I can never really enjoy a piece the first time through. I get the most enjoyment from listening to it over and over until I could follow along in my head with any voice in the music. Thus, no piece of music is too sacred for me to "save for a special occasion." The only ones I specifically try not to listen to very often are the ones that have already worn out their welcome.

It's a dopamine thing, I think. Matching what I hear to what I have in memory releases dopamine, prompting further memorization and facilitating addiction.


----------



## Andolink (Oct 29, 2012)

Definitely Mahler is in this category for me.


----------



## Arsakes (Feb 20, 2012)

20th century composers (mostly neo-classicists and minimalists):
Bartok, Stravinsky, Prokovief, Hovhaness, J.Adams and Shostakovich!
I'm more of a 19th century music fan.


----------



## dstring (May 14, 2013)

I come back to Kaija Saariaho's music every now and then and try to feel it, create a place for it in my mind and understading. This is about four times a year.

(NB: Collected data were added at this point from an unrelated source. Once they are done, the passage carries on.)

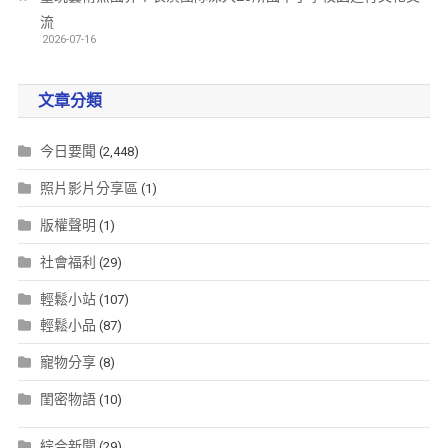
流
2026-07-16
文章分類
今日要聞
(2,448)
照片影片分享區
(1)
版權聲明
(1)
社會福利
(29)
輕鬆小站
(107)
輕鬆小品
(87)
寵物分享
(8)
閨密物語
(10)
綜合新聞
(29)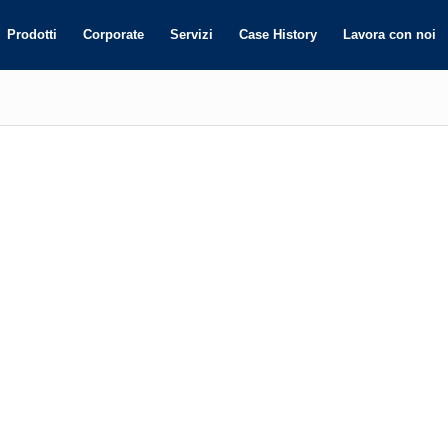
Prodotti
Corporate
Servizi
Case History
Lavora con noi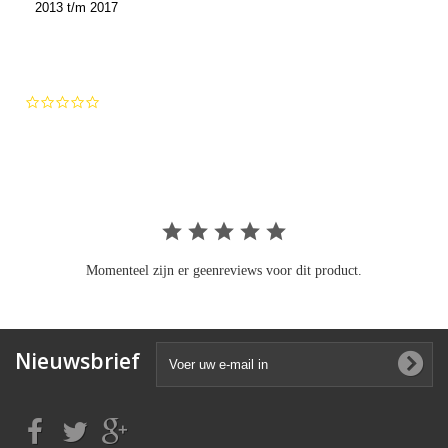
2013 t/m 2017
0.0
star
rating
Momenteel zijn er geenreviews voor dit product.
Nieuwsbrief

I've always failed and probably will.


----------



## schuberkovich (Apr 7, 2013)

Kopachris raises a good point. I don't think humans ever (or very rarely) _get_ a piece of music on the first listen. To really enjoy a piece, I need to be familiar with it, sometimes so familiar that I know exactly how it goes. On the first listen, you can think "this is nice" or "that's definitely interesting" but I don't think you can "instantly connect".


----------



## Kopachris (May 31, 2010)

schuberkovich said:


> Kopachris raises a good point. I don't think humans ever (or very rarely) _get_ a piece of music on the first listen. To really enjoy a piece, I need to be familiar with it, sometimes so familiar that I know exactly how it goes. On the first listen, you can think "this is nice" or "that's definitely interesting" but I don't think you can "instantly connect".

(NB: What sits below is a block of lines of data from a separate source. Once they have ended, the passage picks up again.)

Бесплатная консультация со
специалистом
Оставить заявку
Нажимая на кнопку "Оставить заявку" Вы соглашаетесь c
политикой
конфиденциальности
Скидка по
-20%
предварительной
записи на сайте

I think some people can instantly connect with some pieces. I'm not one of them, though. Or at least, I haven't found a piece that I instantly connected with.


----------



## Kleinzeit (May 15, 2013)

dstring said:


> I come back to Kaija Saariaho's music every now and then and try to feel it, create a place for it in my mind and understading. This is about four times a year.
> 
> I've always failed and probably will.


I put a great deal of effort into failing with Saariaho and many others. It's been working out pretty well so far.

Also, the amount I don't know increases daily, so I got that working for me, which is good.


----------